In the lab, Kanazawa worked with three samples of water: the one from Hall’s Pond and two taken by Buerger at a marine location. Her first step was to shake the samples using a vortex mixer to separate the bacteria from the sand grains. Then, Kanazawa helped Buerger dilute the bacteria with a sterile solution—without the dilution, the bacteria would form so thickly they’d be nearly impossible to count—and spread them on two sets of petri dishes.

They left one set of dishes untouched; to the other they added low levels—just 25 microliters—of antibiotics in order to re-create the conditions found in the natural environment. Buerger notes that if a natural environment is constantly bombarded with high levels of antibiotics, its bacteria begin to fight back, adapting to become resistant to them. The lower levels of antibiotics in most bodies of water probably “wouldn’t influence antibiotic resistance to such a high degree,” she says, but they are likely having some effect. She and Kanazawa want to know what that effect is.

Kanazawa returned to the lab every week to count the growing bacteria, noting their number and variety to determine how they were reacting—or not—to the antibiotics. There was a lot of tallying to be done. She counted about 1,000 colonies—each a visible group of thousands of bacteria cells that grew from one single-celled organism—on a petri dish smeared with a sample from Hall’s Pond. Not exactly flashy work, but it did afford Kanazawa her biggest research lesson.

“Patience. It’s not something that happens quickly—you can’t get the results in a day,” she says. “It’s a process and you have to be more problem-oriented instead of method-oriented; you can’t just go from here to here, you have to see the causes and effects.” Until they’re involved in research, students may have only conducted experiments that followed a prescribed set of steps to a conclusion most may have already guessed—or Googled.

In the process of counting bacteria, Kanazawa and her mentor found that adding the antibiotics to the samples increased the number of different types of bacteria colonies in the petri dishes. Buerger speculates that could mean the antibiotics are acting as signaling molecules. In the higher concentrations used in prescribed medicines, antibiotics are prized for their ability to disrupt a bacteria’s capacity to grow or repair itself, but scientists have speculated they might play a different role at lower levels, perhaps transmitting messages (such as, “Grow! Grow!”) to the bacteria cells.

“You have to be more problem-oriented instead of method-oriented.”—Corliss Kanazawa (’16, SAR’18)

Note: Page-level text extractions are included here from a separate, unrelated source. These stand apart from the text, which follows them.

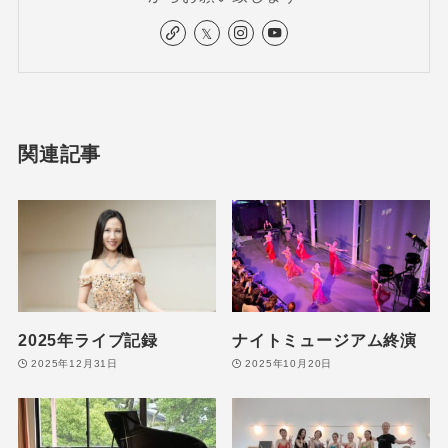
関連記事
2025年ライブ記録
ナイトミュージアム終演
2025年12月31日
2025年10月20日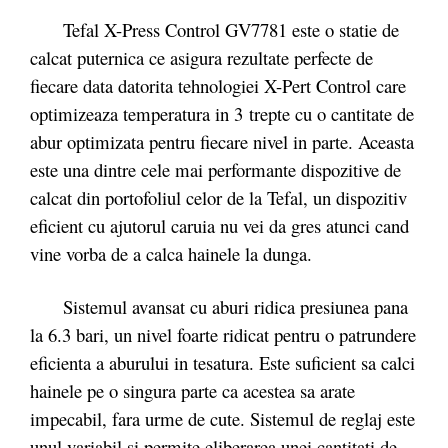
Tefal X-Press Control GV7781 este o statie de
calcat puternica ce asigura rezultate perfecte de
fiecare data datorita tehnologiei X-Pert Control care
optimizeaza temperatura in 3 trepte cu o cantitate de
abur optimizata pentru fiecare nivel in parte. Aceasta
este una dintre cele mai performante dispozitive de
calcat din portofoliul celor de la Tefal, un dispozitiv
eficient cu ajutorul caruia nu vei da gres atunci cand
vine vorba de a calca hainele la dunga.
Sistemul avansat cu aburi ridica presiunea pana
la 6.3 bari, un nivel foarte ridicat pentru o patrundere
eficienta a aburului in tesatura. Este suficient sa calci
hainele pe o singura parte ca acestea sa arate
impecabil, fara urme de cute. Sistemul de reglaj este
unul variabil si permite eliberarea unei cantitati de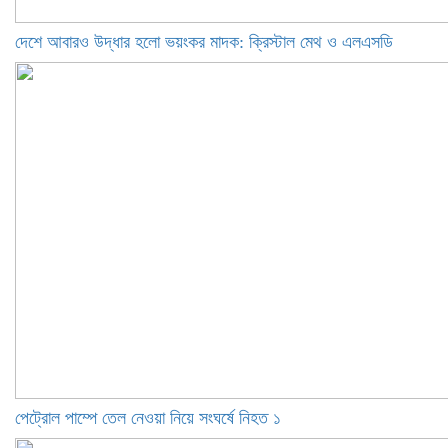
দেশে আবারও উদ্ধার হলো ভয়ংকর মাদক: ক্রিস্টাল মেথ ও এলএসডি
পেট্রোল পাম্পে তেল নেওয়া নিয়ে সংঘর্ষে নিহত ১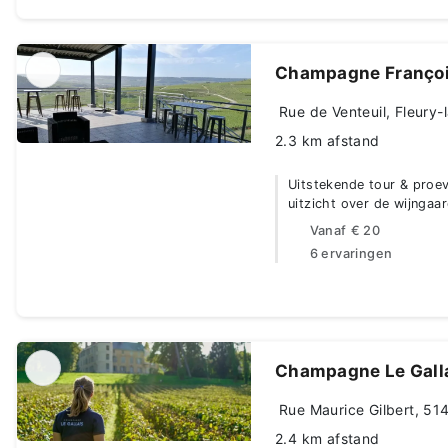
Champagne Françoi
Rue de Venteuil, Fleury-l
2.3 km afstand
Uitstekende tour & proeve
uitzicht over de wijngaa
Vanaf
€ 20
6 ervaringen
Champagne Le Gall
Rue Maurice Gilbert, 514
2.4 km afstand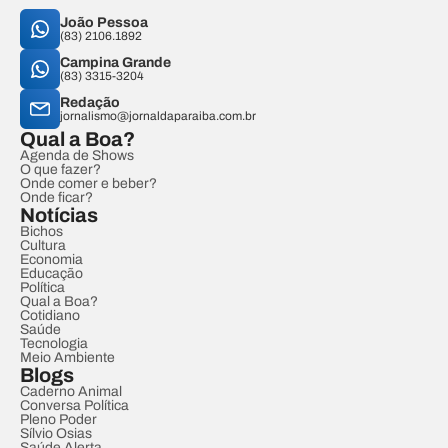
João Pessoa
(83) 2106.1892
Campina Grande
(83) 3315-3204
Redação
jornalismo@jornaldaparaiba.com.br
Qual a Boa?
Agenda de Shows
O que fazer?
Onde comer e beber?
Onde ficar?
Notícias
Bichos
Cultura
Economia
Educação
Política
Qual a Boa?
Cotidiano
Saúde
Tecnologia
Meio Ambiente
Blogs
Caderno Animal
Conversa Política
Pleno Poder
Sílvio Osias
Saúde Alerta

That would be significant, and what they found could help scientists in the long run. The majority of bacteria that researchers take from the environment into a lab refuse to grow on petri dishes, a problem they call the Great Plate Count Anomaly. Buerger says there can be millions of bacteria in a gram of soil; even if researchers successfully get 10,000 of those bacteria to grow in the lab (still a lot to count—hence Kanazawa’s sample dilution), that’s a recovery rate of below one percent. If low levels of antibiotics can help some of those bacteria grow indoors, says Buerger, it could help scientists solve the great anomaly and identify new bacteria. It’s possible, Buerger adds, that some of those novel bacteria could be used to “produce antibiotics for human health,” but that would be another couple of studies down the line.

With preliminary results in, Buerger and Kanazawa plan to scale their experiment up, collecting water from different locations.

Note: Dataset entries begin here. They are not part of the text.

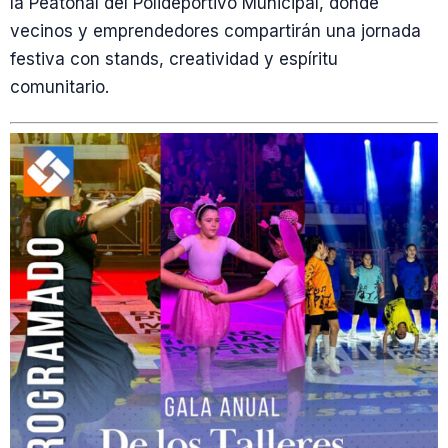
la Peatonal del Polideportivo Municipal, donde
vecinos y emprendedores compartirán una jornada
festiva con stands, creatividad y espíritu
comunitario.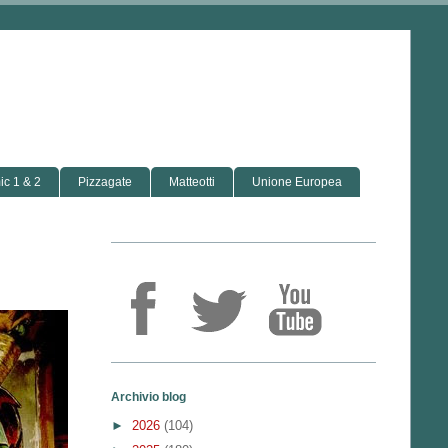
c 1 & 2
Pizzagate
Matteotti
Unione Europea
Archivio blog
►
2026
(104)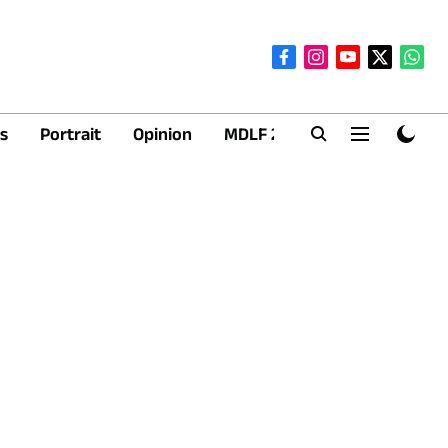
s
Portrait
Opinion
MDLF 2026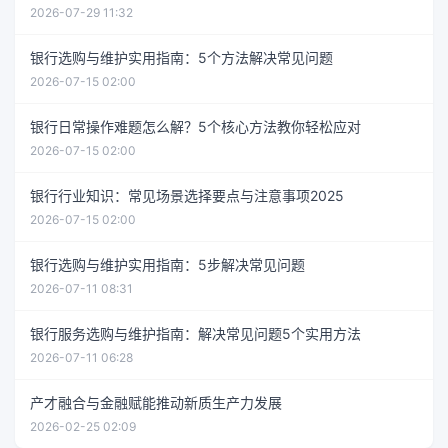
2026-07-29 11:32
银行选购与维护实用指南：5个方法解决常见问题
2026-07-15 02:00
银行日常操作难题怎么解？5个核心方法教你轻松应对
2026-07-15 02:00
银行行业知识：常见场景选择要点与注意事项2025
2026-07-15 02:00
银行选购与维护实用指南：5步解决常见问题
2026-07-11 08:31
银行服务选购与维护指南：解决常见问题5个实用方法
2026-07-11 06:28
产才融合与金融赋能推动新质生产力发展
2026-02-25 02:09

You may still be contemplating the low levels of antibiotics that could be floating around in your drinking water. Buerger says you can take action now by educating yourself on how antibiotics are used in farm animals and shopping accordingly—multiple estimates have at least half of all antibiotics in America used in food production—and by “disposing of your antibiotics appropriately” (visit the US Drug Enforcement Agency to find an authorized collection point near you).

Kanazawa will soon be an expert on antibiotic use—and in a position to prevent their misuse. Her goal is to major in health sciences and head to medical school.